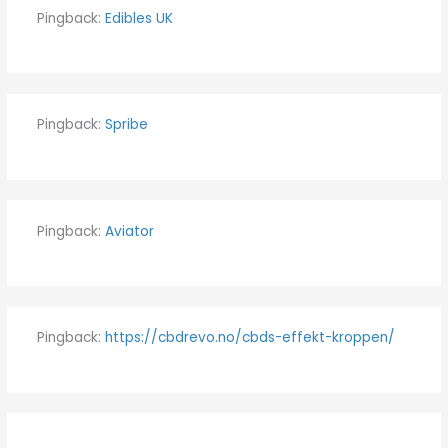
Pingback:
Edibles UK
Pingback:
Spribe
Pingback:
Aviator
Pingback:
https://cbdrevo.no/cbds-effekt-kroppen/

**Your task**: Render the data above verbatim and without pictures.

**Result for this exercise**:
Pingback:
Edibles UK
Pingback:
Spribe
Pingback:
Aviator
Pingback:
https://cbdrevo.no/cbds-effekt-kroppen/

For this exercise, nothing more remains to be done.